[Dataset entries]
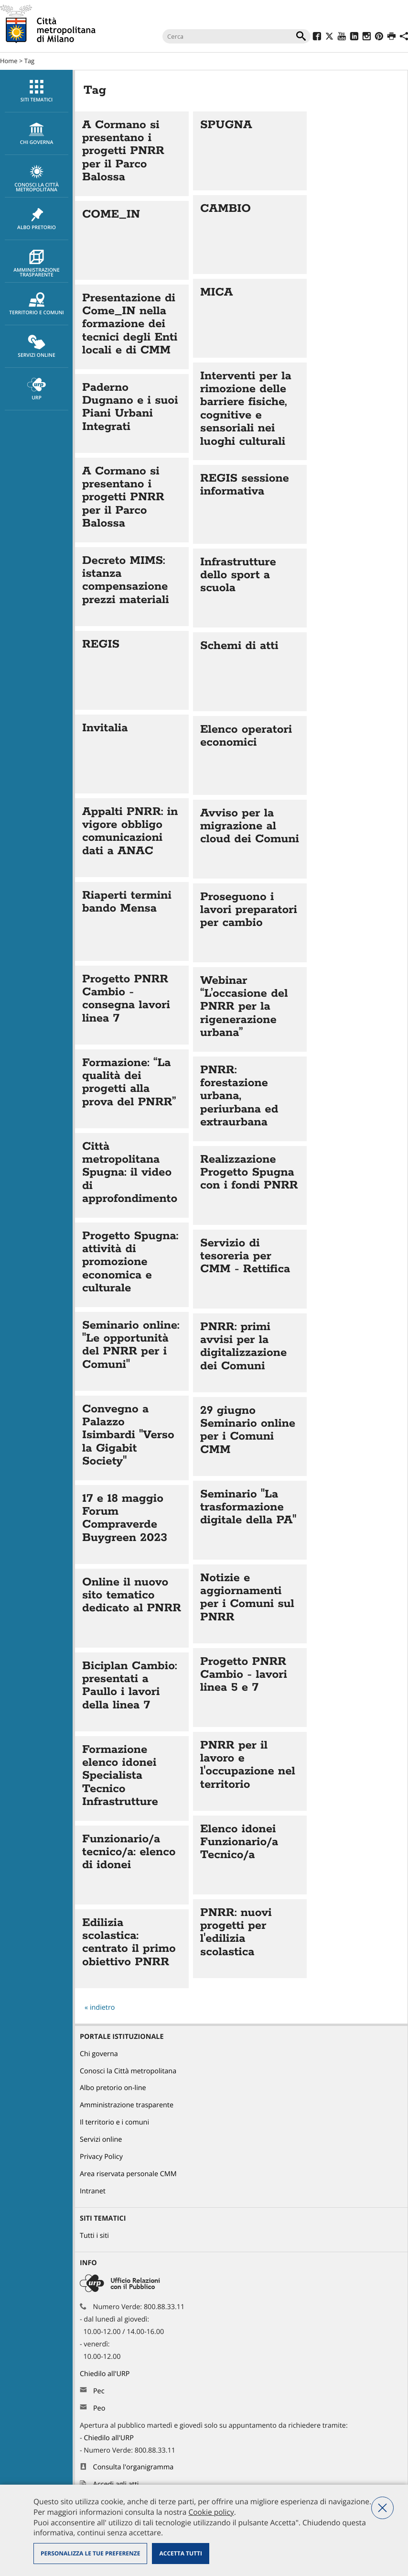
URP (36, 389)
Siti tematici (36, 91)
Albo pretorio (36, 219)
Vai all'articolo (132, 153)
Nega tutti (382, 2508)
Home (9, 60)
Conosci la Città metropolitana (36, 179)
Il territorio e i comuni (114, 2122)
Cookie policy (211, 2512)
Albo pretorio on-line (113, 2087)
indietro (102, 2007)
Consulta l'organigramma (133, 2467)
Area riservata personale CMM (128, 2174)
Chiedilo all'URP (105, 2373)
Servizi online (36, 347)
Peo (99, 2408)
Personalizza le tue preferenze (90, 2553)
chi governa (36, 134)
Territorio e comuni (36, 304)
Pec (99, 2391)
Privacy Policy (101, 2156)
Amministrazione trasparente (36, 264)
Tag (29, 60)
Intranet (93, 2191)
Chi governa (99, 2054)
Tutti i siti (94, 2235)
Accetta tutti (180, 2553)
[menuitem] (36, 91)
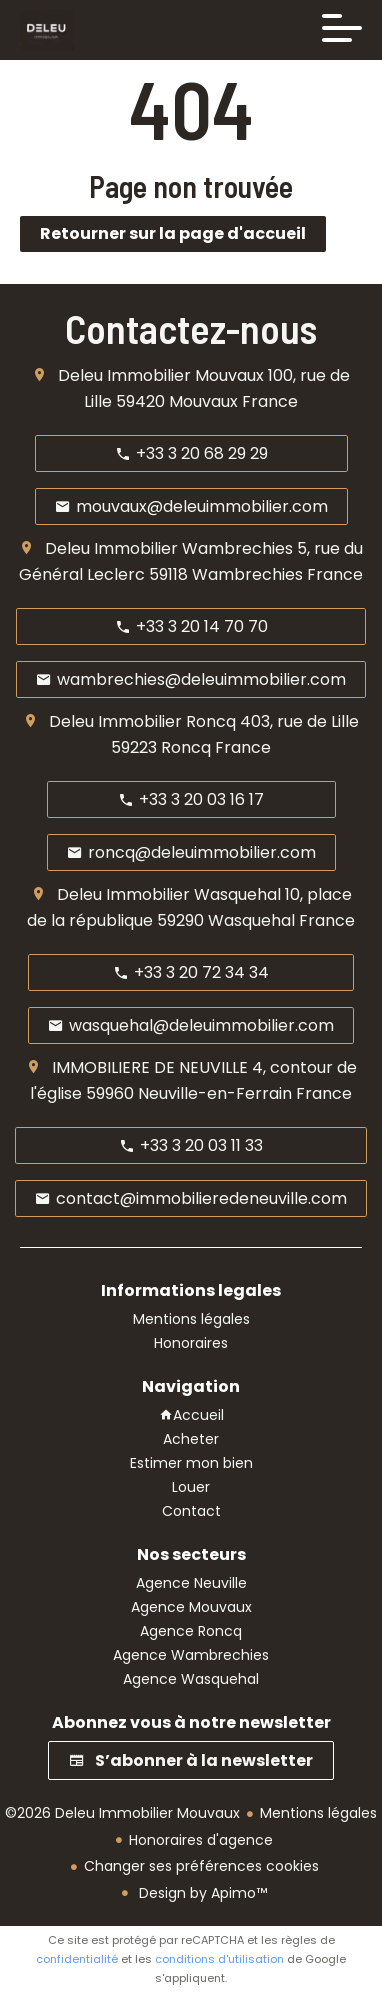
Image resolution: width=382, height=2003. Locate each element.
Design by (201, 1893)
---
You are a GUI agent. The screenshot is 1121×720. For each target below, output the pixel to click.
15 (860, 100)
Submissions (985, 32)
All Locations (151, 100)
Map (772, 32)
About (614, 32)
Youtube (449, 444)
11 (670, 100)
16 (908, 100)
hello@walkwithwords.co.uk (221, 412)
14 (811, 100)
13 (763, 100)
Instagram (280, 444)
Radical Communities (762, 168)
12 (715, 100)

▸ Problem to solve:
Please transcribe exactly the lines above from the line that has "Nega tutti (382, 2508)" up to and including the line that has "Privacy Policy (101, 2156)"; no other line belongs in the answer.

▸ Response area:
Nega tutti (382, 2508)
Home (9, 60)
Conosci la Città metropolitana (36, 179)
Il territorio e i comuni (114, 2122)
Cookie policy (211, 2512)
Albo pretorio on-line (113, 2087)
indietro (102, 2007)
Consulta l'organigramma (133, 2467)
Area riservata personale CMM (128, 2174)
Chiedilo all'URP (105, 2373)
Servizi online (36, 347)
Peo (99, 2408)
Personalizza le tue preferenze (90, 2553)
chi governa (36, 134)
Territorio e comuni (36, 304)
Pec (99, 2391)
Privacy Policy (101, 2156)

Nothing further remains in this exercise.